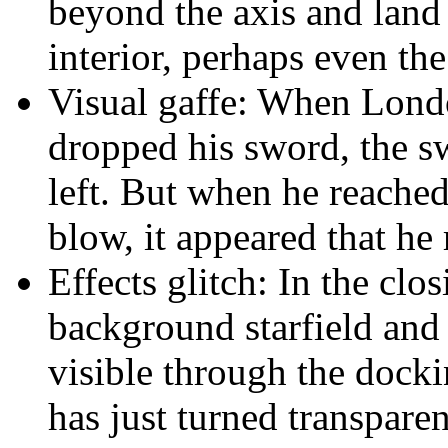
beyond the axis and land 
interior, perhaps even the
Visual gaffe: When Lon
dropped his sword, the s
left. But when he reached 
blow, it appeared that he 
Effects glitch: In the clos
background starfield and 
visible through the dockin
has just turned transparen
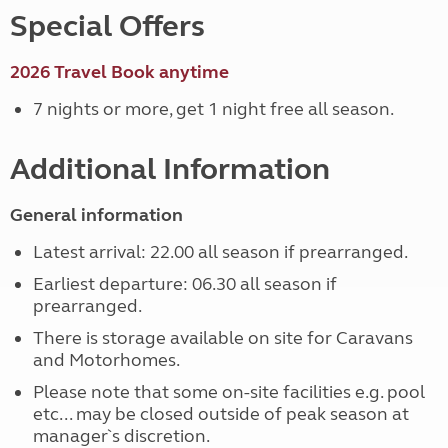
Special Offers
2026 Travel Book anytime
7 nights or more, get 1 night free all season.
Additional Information
General information
Latest arrival: 22.00 all season if prearranged.
Earliest departure: 06.30 all season if
prearranged.
There is storage available on site for Caravans
and Motorhomes.
Please note that some on-site facilities e.g. pool
etc... may be closed outside of peak season at
manager`s discretion.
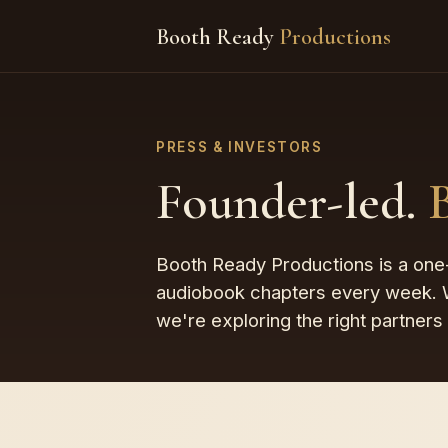
Booth Ready
Productions
PRESS & INVESTORS
Founder-led.
Booth Ready Productions is a one-
audiobook chapters every week. W
we're exploring the right partners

· · · ·

Copy every single line of the material above that holds "site".

## Exercise solution
There is storage available on site for Caravans
Please note that some on-site facilities e.g. pool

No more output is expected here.